My oldest son hunted cow elk there last year and my second oldest this year. Both times we had an excellent HUNT. And I mean hunt. We hunted HARD. We saw some incredible elk. We put miles and miles on our boots and had a wonderful time. Tyson was my sons guide this year and he was an absolute pleasure to hunt with. It was a great experience and I will be back for more. I don't have the time to do a DIY hunt so these experience are great for my kids and I. This year my son didn't punch his tag til right before dark. But we got to see the most incredible bulls and bugling I've ever seen. We had a couple monster bulls 30 yards away from us. The challenge was finding the cows. With a 1 to 1 bull to cow ratio it can be hard to find the cows. You have 10 bulls bugling and only 1 of those 10 bulls has the cows with him it makes it a bit more challenging.
I have also hunted doe pronghorn there multiple times. Thats a great DIY hunt. No guides, but they show you were to go. We have had to hike to get the antelope both times. We could have road hunted and shot one from the road thought but where is the fun in that.
Communication with Tyson and the guys was excellent. Organized and professional.
I hope the haters keep hating so my chances to keep hunting out there increase.....


----------



## hondodawg (Mar 13, 2013)

How many points does it generally take. I have a friend and all she wants is a cow elk for meat.


----------



## bowhunt3r4l1f3 (Jan 12, 2011)

I believe 4 points should put you at close to 100% draw.


----------



## johnnycake (Jul 19, 2011)

Bummed I couldn't make it up for my doe pronghorn tag this year. My dad had this tag last year and we had a riot!

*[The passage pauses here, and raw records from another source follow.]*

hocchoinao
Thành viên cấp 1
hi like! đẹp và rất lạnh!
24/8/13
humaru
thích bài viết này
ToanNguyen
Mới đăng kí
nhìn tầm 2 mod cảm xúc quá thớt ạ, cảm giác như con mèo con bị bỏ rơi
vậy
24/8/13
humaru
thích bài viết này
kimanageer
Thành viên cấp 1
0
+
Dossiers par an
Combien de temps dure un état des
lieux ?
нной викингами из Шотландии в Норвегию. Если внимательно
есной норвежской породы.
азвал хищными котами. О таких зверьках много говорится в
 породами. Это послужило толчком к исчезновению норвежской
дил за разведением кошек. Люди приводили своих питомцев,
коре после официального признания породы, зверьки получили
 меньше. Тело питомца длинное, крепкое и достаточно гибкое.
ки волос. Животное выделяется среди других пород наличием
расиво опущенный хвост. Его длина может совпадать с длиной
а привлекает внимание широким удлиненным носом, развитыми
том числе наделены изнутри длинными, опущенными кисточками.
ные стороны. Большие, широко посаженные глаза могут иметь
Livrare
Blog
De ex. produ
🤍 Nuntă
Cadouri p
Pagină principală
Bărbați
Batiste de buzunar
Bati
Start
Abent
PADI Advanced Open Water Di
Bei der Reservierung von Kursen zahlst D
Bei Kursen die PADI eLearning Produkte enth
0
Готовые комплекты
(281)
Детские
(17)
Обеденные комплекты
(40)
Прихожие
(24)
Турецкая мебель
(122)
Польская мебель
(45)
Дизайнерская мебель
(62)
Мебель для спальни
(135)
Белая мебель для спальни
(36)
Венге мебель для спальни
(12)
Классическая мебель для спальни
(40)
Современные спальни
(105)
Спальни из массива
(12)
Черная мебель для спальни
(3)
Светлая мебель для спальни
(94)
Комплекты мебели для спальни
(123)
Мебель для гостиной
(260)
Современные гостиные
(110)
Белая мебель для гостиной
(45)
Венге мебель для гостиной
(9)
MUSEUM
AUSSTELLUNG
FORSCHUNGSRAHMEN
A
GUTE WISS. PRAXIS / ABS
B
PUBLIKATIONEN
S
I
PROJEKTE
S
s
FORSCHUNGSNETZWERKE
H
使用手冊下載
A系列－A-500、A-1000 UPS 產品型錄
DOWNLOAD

Neat place for sure


----------



## 3arabians (Dec 9, 2014)

bowhunt3r4l1f3 said:


> I believe 4 points should put you at close to 100% draw.

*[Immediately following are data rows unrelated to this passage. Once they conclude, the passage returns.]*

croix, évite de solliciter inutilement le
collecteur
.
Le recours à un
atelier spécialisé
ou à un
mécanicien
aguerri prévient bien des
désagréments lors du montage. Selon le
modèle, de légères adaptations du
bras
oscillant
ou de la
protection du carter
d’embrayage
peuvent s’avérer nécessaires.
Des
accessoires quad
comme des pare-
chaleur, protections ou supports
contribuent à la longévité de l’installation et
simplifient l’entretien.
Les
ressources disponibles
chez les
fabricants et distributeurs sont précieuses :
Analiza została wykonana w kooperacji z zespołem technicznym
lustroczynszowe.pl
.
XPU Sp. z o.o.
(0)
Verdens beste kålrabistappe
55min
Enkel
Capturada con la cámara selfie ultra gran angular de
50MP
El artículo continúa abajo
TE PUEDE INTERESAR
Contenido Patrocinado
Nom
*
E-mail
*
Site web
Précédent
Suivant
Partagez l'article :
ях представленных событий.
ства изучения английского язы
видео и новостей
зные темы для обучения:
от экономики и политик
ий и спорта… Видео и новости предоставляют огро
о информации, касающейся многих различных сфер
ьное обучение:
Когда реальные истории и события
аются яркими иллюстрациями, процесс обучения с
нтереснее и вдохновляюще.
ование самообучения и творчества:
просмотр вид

I checked the odds and this is correct. 4 points drew the tag this year. With that said, the youth odds would be much better correct? Im thinking about putting my 15 year old daughter in on this tag next year. She is late to gain interest (not my fault, the x is to blame  ) and I think this sounds like a great hunt for her to get her first elk. Im a little nervous about taking her out on my favorite cow elk hunt which tends to heat up when the temps dip below zero. Sometimes I question how much fun I'm having when that happens


----------



## Firehawk (Sep 30, 2007)

3arabians said:


> I checked the odds and this is correct. 4 points drew the tag this year. With that said, the youth odds would be much better correct? Im thinking about putting my 15 year old daughter in on this tag next year. She is late to gain interest (not my fault, the x is to blame  ) and I think this sounds like a great hunt for her to get her first elk. Im a little nervous about taking her out on my favorite cow elk hunt which tends to heat up when the temps dip below zero. Sometimes I question how much fun I'm having when that happens


My 14 year old son had 1 point and my 16 year old daughter had 2 points. We were a bit surprised that we drew. So was Tyson. He said it took him 4 points to draw.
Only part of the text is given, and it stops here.